------ PROVIDED DATA

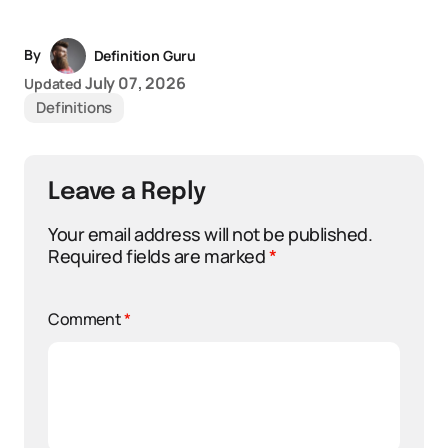
By
Definition Guru
July 07, 2026
Updated
Definitions
Leave a Reply
Your email address will not be published.
Required fields are marked
*
Comment
*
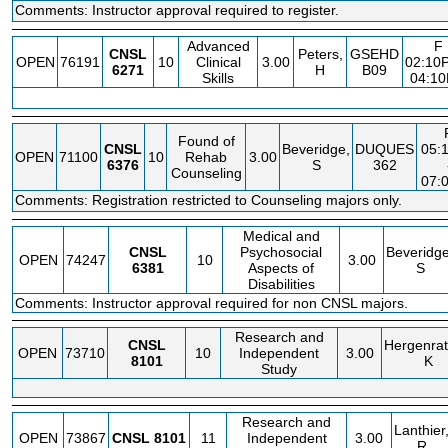
Comments: Instructor approval required to register.
Advanced
F
CNSL
Peters,
GSEHD
OPEN
76191
10
Clinical
3.00
02:10
6271
H
B09
Skills
04:1
Found of
CNSL
Beveridge,
DUQUES
05:
OPEN
71100
10
Rehab
3.00
6376
S
362
Counseling
07:
Comments: Registration restricted to Counseling majors only.
Medical and
CNSL
Psychosocial
Beveridge
OPEN
74247
10
3.00
6381
Aspects of
S
Disabilities
Comments: Instructor approval required for non CNSL majors.
Research and
CNSL
Hergenrat
OPEN
73710
10
Independent
3.00
8101
K
Study
Research and
Lanthier
OPEN
73867
CNSL
8101
11
Independent
3.00
R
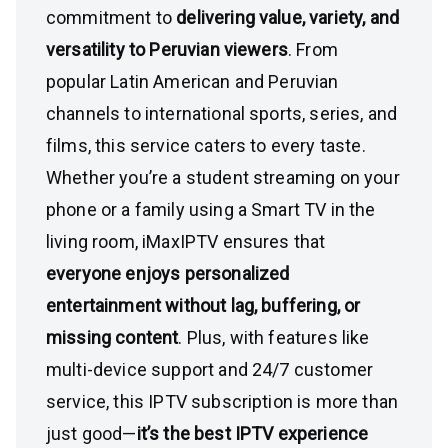
commitment to
delivering value, variety, and
versatility to Peruvian viewers
. From
popular Latin American and Peruvian
channels to international sports, series, and
films, this service caters to every taste.
Whether you’re a student streaming on your
phone or a family using a Smart TV in the
living room, iMaxIPTV ensures that
everyone enjoys personalized
entertainment without lag, buffering, or
missing content
. Plus, with features like
multi-device support and 24/7 customer
service, this IPTV subscription is more than
just good—
it’s the best IPTV experience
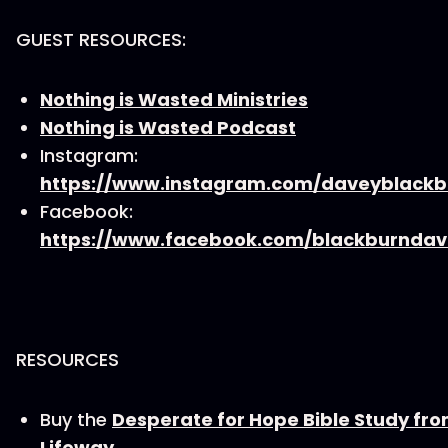
GUEST RESOURCES:
Nothing is Wasted Ministries
Nothing is Wasted Podcast
Instagram:
https://www.instagram.com/daveyblackb
Facebook:
https://www.facebook.com/blackburndav
RESOURCES
Buy the
Desperate for Hope Bible Study fr
Lifeway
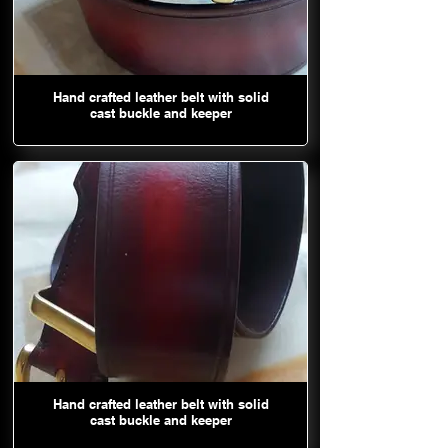
Hand crafted leather belt with solid
cast buckle and keeper
Hand crafted leather belt with solid
cast buckle and keeper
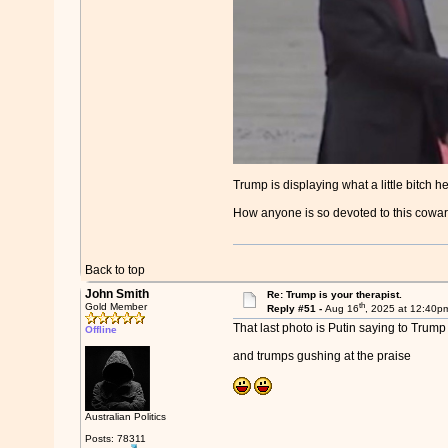
Trump is displaying what a little bitch he
How anyone is so devoted to this coward.
Back to top
John Smith
Re: Trump is your therapist.
th
Gold Member
Reply #51 -
Aug 16
, 2025 at 12:40p
That last photo is Putin saying to Trum
Offline
and trumps gushing at the praise
Australian Politics
Posts: 78311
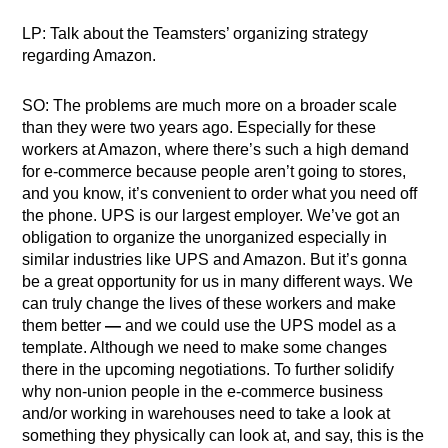
LP: Talk about the Teamsters’ organizing strategy
regarding Amazon.
SO: The problems are much more on a broader scale
than they were two years ago. Especially for these
workers at Amazon, where there’s such a high demand
for e-commerce because people aren’t going to stores,
and you know, it’s convenient to order what you need off
the phone. UPS is our largest employer. We’ve got an
obligation to organize the unorganized especially in
similar industries like UPS and Amazon. But it’s gonna
be a great opportunity for us in many different ways. We
can truly change the lives of these workers and make
them better
—
and we could use the UPS model as a
template. Although we need to make some changes
there in the upcoming negotiations. To further solidify
why non-union people in the e-commerce business
and/or working in warehouses need to take a look at
something they physically can look at, and say, this is the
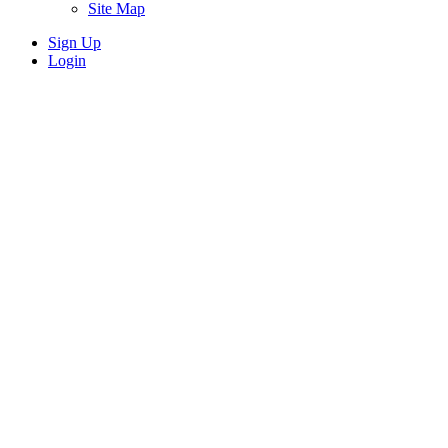
Site Map
Sign Up
Login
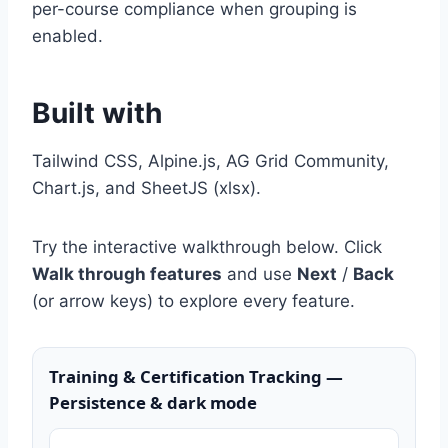
per-course compliance when grouping is
enabled.
Built with
Tailwind CSS, Alpine.js, AG Grid Community,
Chart.js, and SheetJS (xlsx).
Try the interactive walkthrough below. Click
Walk through features
and use
Next
/
Back
(or arrow keys) to explore every feature.
Training & Certification Tracking —
Persistence & dark mode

------------

* **EXERCISE DESCRIPTION**
Within the entries above, find each line where "this" appears; copy every one.

* **RESPONSE**
films, this service caters to every taste.
service, this IPTV subscription is more than
How anyone is so devoted to this coward.
something they physically can look at, and say, this is the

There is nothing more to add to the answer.